Has anyone had to reset the SRS/Airbag indicator light in one of these. Someone asked for my help and I've never had to reset one before. Disconnecting the battery for a period of time doesn't help. I searched here and also on the Mazda forums with no luck. Thanks!


----------



## doitor (Aug 16, 2007)

I don't have a CX-9, but in my CX-7 if the light is on, something is wrong.
By example, I removed the plug to the upper dash screen because it used to display the radio info, after that I got the airbag light on the dash. So I had to plug it back in to make it go away. Now it doesn't display anything, but it had to be plugged.
It also happened when I took the passenger side airbag. That went away after an hour or so of normal use.
I have the workshop manual for the CX-7 and there's no specific way to reset it.
Check all the connections and it should go away.
At least that's what happens in the CX-7.

Jorge.


----------



## chuyler1 (Apr 10, 2006)

Along the lines of what doitor said. If you were tinkering with electronic components either in the dash or seats then you should revert your changes to see if the light goes out. If it doesn't go out, then it's a trip to the dealer for you.

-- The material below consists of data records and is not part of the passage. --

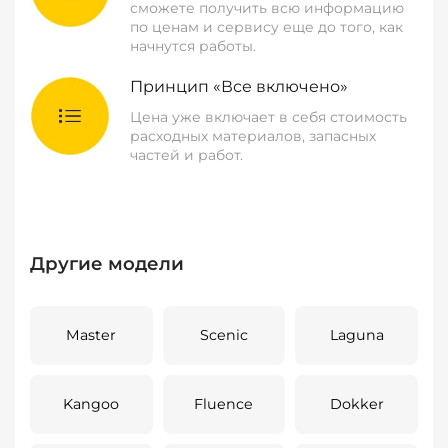
сможете получить всю информацию
по ценам и сервису еще до того, как
начнутся работы.
Принцип «Все включено»
Цена уже включает в себя стоимость
расходных материалов, запасных
частей и работ.
Другие модели
Master
Scenic
Laguna
Kangoo
Fluence
Dokker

This isn't by chance a used vehicle is it? Airbags are a huge scam these days. Given there cost, it is very tempting for shops to pocket the insurance money and stick the original bag back in, or fill it with trash in some cases. Even shady'er shops will pull them out of cars that come in and sell them. I'm not saying this happened to you but it is something to be aware of.
Read more about this: http://www.insurancefraud.org/airbag_warning.htm


----------



## ocuriel (Oct 7, 2005)

Disconnection the battery will not clear Air bag related codes or reset the Air Bag/SRS light. It will however reset engine related trouble codes and a check engine light. 

Air bag light is usually reset using a scanner tool.

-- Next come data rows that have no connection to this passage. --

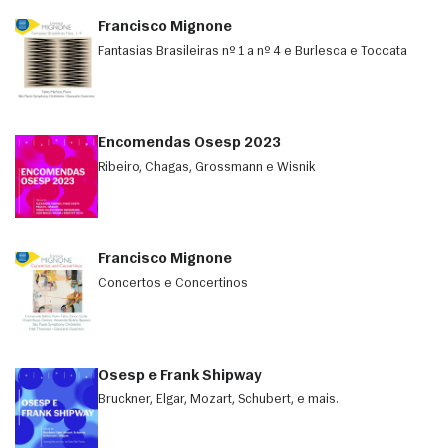
Francisco Mignone
Fantasias Brasileiras nº 1 a nº 4 e Burlesca e Toccata
Encomendas Osesp 2023
Ribeiro, Chagas, Grossmann e Wisnik
Francisco Mignone
Concertos e Concertinos
Osesp e Frank Shipway
Bruckner, Elgar, Mozart, Schubert, e mais.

If there is a way to reset a air bag light without using a scanner, you can believe it will be posted in a Mazda forum.


----------



## chad (Jun 30, 2005)

ocuriel said:


> Disconnection the battery will not clear Air bag related codes or reset the Air Bag/SRS light. It will however reset engine related trouble codes and a check engine light.
> 
> Air bag light is usually reset using a scanner tool.
> 
> If there is a way to reset a air bag light without using a scanner, you can believe it will be posted in a Mazda forum.

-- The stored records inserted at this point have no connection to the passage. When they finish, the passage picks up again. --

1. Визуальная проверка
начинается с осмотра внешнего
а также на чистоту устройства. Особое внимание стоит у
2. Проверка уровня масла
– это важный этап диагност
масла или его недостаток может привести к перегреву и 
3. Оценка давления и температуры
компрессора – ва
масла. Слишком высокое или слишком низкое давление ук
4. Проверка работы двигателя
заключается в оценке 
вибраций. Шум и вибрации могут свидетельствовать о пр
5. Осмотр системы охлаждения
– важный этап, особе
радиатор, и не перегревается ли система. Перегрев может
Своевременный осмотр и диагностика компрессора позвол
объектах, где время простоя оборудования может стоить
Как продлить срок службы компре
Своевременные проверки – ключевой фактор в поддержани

My reset is in the Honda forums. I set mine off on accident by firing everything up in the IGN position as opposed to the ACC position with the seats out. The airbag system has a sensor in the seat to sense weight, if that sensor is not present it is seen as a fault. This can and will impede the operation of the airbag system and should be addressed as quickly as possible.


----------



## customtronic (Jul 7, 2007)

Thanks guys. I'll let him know.


----------



## DaleCarter (Jan 3, 2008)

Simply removing the trim bezel around the radio and instruments on my Expedition causes the airbag light to flash.


----------